**How to complete this task**. Among the following entries, count the lines that contain "SaaS" and report only the result.

►

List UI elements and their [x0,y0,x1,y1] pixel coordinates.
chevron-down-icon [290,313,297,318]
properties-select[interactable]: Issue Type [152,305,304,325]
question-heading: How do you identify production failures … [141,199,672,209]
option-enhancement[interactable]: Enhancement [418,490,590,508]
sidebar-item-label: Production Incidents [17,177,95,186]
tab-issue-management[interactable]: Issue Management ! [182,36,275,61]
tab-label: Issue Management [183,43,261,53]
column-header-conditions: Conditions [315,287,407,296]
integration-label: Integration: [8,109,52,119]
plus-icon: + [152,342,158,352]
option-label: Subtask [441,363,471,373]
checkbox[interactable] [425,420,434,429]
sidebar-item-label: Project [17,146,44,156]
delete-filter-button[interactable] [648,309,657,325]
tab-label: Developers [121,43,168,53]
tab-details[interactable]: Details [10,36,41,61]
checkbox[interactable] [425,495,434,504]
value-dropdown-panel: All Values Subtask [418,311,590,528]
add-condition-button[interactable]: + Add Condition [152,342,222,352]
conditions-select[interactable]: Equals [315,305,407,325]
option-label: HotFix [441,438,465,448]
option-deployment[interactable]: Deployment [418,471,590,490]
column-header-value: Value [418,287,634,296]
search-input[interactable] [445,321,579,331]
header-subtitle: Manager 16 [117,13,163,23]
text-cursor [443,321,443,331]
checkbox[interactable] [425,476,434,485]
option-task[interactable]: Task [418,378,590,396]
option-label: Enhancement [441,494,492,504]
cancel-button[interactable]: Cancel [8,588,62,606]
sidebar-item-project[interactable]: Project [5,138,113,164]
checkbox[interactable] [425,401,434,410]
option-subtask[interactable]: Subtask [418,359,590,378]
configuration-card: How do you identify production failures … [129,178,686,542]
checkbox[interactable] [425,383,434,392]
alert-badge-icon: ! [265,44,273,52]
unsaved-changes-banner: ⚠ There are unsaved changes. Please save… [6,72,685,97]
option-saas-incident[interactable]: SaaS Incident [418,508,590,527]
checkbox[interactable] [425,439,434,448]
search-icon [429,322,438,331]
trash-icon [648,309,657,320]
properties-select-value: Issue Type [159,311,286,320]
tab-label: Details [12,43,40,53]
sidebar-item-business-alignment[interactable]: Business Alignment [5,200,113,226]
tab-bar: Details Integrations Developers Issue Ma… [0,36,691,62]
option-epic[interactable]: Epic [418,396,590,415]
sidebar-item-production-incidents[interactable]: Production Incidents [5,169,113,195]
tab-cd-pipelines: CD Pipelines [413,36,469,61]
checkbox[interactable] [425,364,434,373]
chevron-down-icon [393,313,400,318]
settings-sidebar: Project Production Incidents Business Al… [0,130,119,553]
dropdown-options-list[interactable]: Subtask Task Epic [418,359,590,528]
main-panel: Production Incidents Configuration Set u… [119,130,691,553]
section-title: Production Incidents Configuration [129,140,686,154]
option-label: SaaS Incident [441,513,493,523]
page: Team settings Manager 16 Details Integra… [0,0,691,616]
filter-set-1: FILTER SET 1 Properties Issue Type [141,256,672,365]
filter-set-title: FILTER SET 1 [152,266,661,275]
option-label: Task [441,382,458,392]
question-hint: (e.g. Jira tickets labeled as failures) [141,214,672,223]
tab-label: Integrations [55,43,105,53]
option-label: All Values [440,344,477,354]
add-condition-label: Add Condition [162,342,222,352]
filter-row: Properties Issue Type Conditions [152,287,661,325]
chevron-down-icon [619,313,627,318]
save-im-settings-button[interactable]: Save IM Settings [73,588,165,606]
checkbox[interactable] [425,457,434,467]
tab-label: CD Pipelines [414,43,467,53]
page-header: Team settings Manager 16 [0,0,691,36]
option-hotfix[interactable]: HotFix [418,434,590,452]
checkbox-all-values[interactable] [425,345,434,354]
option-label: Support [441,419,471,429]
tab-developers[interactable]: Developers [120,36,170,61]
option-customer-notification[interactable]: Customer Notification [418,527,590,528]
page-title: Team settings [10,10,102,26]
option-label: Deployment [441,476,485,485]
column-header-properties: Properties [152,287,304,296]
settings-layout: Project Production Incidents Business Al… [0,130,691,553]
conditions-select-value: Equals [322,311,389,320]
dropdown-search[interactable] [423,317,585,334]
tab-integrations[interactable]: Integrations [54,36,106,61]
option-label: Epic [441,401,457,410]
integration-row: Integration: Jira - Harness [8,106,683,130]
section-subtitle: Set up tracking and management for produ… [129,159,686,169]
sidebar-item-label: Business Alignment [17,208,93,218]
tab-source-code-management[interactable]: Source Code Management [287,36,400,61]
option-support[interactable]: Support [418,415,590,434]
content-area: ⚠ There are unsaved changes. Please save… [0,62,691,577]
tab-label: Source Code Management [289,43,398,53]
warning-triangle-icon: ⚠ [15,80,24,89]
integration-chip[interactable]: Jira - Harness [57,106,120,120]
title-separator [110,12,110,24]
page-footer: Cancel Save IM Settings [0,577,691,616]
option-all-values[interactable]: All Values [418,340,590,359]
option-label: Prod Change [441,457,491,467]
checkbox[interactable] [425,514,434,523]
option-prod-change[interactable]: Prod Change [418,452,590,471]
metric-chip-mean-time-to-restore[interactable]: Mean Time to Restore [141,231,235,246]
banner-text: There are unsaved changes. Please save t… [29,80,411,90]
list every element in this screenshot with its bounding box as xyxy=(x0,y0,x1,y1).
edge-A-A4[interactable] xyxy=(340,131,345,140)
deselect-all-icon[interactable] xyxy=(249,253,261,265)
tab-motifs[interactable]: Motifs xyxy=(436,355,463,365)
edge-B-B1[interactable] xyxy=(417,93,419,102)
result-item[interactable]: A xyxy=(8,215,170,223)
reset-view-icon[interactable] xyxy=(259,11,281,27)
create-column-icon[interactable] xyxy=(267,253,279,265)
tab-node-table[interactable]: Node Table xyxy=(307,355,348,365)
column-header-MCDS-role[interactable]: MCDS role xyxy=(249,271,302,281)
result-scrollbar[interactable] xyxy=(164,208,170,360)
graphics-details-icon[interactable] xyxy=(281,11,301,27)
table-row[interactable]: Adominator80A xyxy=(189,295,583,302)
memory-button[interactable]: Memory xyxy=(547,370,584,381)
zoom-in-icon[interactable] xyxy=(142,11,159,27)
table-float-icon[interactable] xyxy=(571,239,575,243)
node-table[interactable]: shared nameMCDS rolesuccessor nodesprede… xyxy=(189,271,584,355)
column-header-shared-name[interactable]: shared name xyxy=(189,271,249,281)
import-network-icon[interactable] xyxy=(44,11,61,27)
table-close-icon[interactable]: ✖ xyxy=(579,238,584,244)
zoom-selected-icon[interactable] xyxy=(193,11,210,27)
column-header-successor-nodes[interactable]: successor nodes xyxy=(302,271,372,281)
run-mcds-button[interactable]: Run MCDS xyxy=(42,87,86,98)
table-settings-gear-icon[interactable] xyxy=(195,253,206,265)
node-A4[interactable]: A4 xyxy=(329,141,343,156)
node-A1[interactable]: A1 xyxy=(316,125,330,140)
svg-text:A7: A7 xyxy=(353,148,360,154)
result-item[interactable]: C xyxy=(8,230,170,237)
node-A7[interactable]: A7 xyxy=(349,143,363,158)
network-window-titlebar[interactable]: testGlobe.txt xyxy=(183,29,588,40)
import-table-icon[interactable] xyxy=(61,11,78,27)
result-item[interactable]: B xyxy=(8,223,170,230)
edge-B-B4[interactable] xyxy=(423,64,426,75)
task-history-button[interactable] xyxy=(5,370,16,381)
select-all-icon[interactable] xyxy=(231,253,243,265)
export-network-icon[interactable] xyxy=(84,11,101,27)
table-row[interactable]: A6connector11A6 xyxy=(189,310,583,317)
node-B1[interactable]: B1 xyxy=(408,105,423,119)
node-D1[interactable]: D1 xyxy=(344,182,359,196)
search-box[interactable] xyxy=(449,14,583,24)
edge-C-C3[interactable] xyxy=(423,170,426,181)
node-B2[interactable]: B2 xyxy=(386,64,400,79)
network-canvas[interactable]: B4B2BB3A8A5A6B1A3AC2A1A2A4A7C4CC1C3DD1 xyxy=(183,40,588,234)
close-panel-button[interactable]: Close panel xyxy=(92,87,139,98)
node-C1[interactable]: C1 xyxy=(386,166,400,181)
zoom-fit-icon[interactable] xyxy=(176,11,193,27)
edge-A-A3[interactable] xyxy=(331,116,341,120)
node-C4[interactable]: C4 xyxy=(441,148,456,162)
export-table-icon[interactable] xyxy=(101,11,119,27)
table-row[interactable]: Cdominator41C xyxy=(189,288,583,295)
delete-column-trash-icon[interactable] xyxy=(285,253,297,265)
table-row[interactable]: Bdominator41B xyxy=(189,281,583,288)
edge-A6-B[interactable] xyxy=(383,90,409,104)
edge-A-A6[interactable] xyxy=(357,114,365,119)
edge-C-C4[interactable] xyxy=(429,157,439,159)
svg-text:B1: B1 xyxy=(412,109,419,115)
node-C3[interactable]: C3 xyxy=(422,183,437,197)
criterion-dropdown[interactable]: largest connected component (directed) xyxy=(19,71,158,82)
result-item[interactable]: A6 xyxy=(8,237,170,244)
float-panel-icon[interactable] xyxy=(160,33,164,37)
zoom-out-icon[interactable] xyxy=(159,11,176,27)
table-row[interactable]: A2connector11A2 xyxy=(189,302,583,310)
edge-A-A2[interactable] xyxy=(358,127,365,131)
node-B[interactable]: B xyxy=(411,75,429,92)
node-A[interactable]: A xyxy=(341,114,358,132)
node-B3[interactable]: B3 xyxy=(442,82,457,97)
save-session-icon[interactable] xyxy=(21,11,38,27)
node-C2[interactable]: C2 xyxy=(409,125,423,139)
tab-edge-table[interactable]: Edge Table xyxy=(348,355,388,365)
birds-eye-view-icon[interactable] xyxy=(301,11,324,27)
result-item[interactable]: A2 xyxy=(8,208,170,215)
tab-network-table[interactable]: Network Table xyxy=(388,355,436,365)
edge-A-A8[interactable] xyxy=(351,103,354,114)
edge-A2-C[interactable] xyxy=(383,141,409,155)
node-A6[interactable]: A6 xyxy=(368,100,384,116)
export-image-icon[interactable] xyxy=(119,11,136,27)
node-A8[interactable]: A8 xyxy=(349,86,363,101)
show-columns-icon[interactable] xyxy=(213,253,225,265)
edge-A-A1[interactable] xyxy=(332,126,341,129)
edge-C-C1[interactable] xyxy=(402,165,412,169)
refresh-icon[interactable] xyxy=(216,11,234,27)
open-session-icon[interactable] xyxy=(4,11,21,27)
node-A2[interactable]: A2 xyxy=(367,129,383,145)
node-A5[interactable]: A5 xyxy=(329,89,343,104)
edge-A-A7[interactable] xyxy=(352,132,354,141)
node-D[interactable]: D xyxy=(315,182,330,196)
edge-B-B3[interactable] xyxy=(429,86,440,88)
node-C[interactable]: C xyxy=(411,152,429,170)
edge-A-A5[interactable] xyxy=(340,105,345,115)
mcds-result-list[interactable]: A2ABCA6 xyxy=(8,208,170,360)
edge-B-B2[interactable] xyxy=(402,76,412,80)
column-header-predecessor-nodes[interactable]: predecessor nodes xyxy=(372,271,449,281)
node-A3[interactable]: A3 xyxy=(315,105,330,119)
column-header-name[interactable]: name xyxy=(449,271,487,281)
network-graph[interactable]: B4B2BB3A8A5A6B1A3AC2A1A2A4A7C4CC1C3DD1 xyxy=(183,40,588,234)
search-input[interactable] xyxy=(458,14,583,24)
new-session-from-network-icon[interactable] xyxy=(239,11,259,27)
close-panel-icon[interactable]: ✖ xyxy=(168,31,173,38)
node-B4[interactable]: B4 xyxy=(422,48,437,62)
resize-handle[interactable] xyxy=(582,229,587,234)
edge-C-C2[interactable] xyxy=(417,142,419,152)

◄

**Solution for this task**. 2